Key Updates from Valmet's Shareholders' Nomination Board
Valmet's Shareholders' Nomination Board Proposal Updates
Valmet Oyj has recently shared important updates regarding the composition and remuneration of its Board of Directors. This initiative reflects the company's commitment to maintaining effective governance and ensuring that the board is equipped with the right expertise to guide Valmet in its strategic endeavors.
Composition of the Board of Directors
In their updated proposal, Valmet's Shareholders' Nomination Board has suggested that the Board of Directors comprise eight members. This includes several re-elections alongside new candidates bringing diverse backgrounds and experiences.
The nomination board is proposing the election of Annika Paasikivi as the new Vice-Chair. Notably, Per Lindberg, previously considered, has stepped down from being a candidate for the Board, allowing new faces to emerge in leadership roles.
New Candidates on the Board
Two new members have been proposed: Bernd Eikens and Jonas Gustavsson. Both candidates bring significant leadership experience and industry knowledge that will benefit Valmet greatly. Their backgrounds in high-level management positions will provide fresh perspectives to the Board's endeavors.
The nomination for Pekka Vauramo to take up the role of Chair reflects confidence in his leadership given his extensive background in executive management positions across various organizations.
Remuneration Proposal for Board Members
Alongside the structural updates, the Nomination Board has also proposed changes to the remuneration of Board members. The annual compensation for the Chair of the Board is set to increase to EUR 155,000, while the Vice-Chair will receive EUR 85,500. Regular board members will earn EUR 68,000 each year as part of this proposal.

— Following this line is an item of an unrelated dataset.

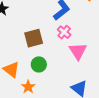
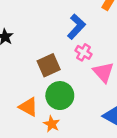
green circle: (39, 64) -> (60, 96), size x1.5

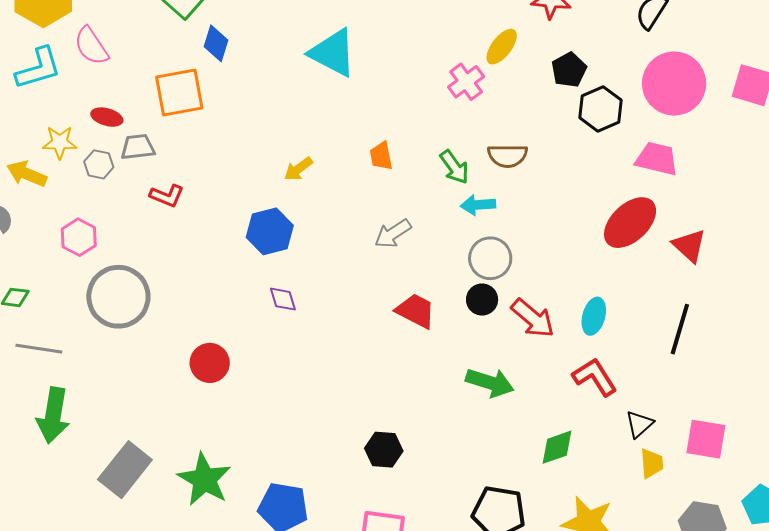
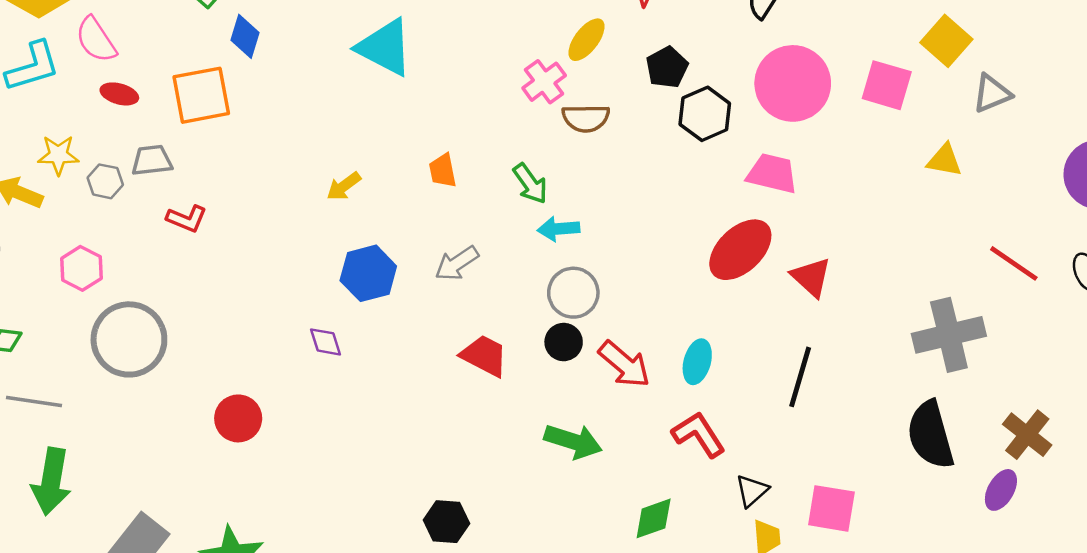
red ellipse: (107, 117) -> (119, 94), moved
brown semicircle: (508, 156) -> (586, 118), moved
blue hexagon: (270, 231) -> (368, 273), moved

Committee Fees and Meeting Compensation
In addition to the base fees for Board members, specific compensation for the Audit Committee and Remuneration and HR Committee members has been suggested. These fees aim to reinforce the commitment of the Board to fulfilling their responsibilities while encouraging participation from members across different geographic regions.
Furthermore, meeting fees are to be introduced that vary based on the location of the Board members during meetings, ensuring equitable compensation for all, regardless of their residence.
Independence and Governance Compliance
All proposed Board members are evaluated for independence from Valmet and significant shareholders per the Finnish Corporate Governance Code. This governance structure is crucial in maintaining transparency and trust with shareholders.
Valmet places significant emphasis on the governance practices that facilitate independent oversight in corporate dealings. The Board members will review their independence continuously to ensure unimpaired decision-making.
Continued Commitment to Shareholders
The Shareholders' Nomination Board highlights the importance of shareholders taking a unified stand on the proposals brought before them during the upcoming Annual General Meeting. This approach ensures that all voices are heard, leading to collective decision-making that reflects the interests of stakeholders.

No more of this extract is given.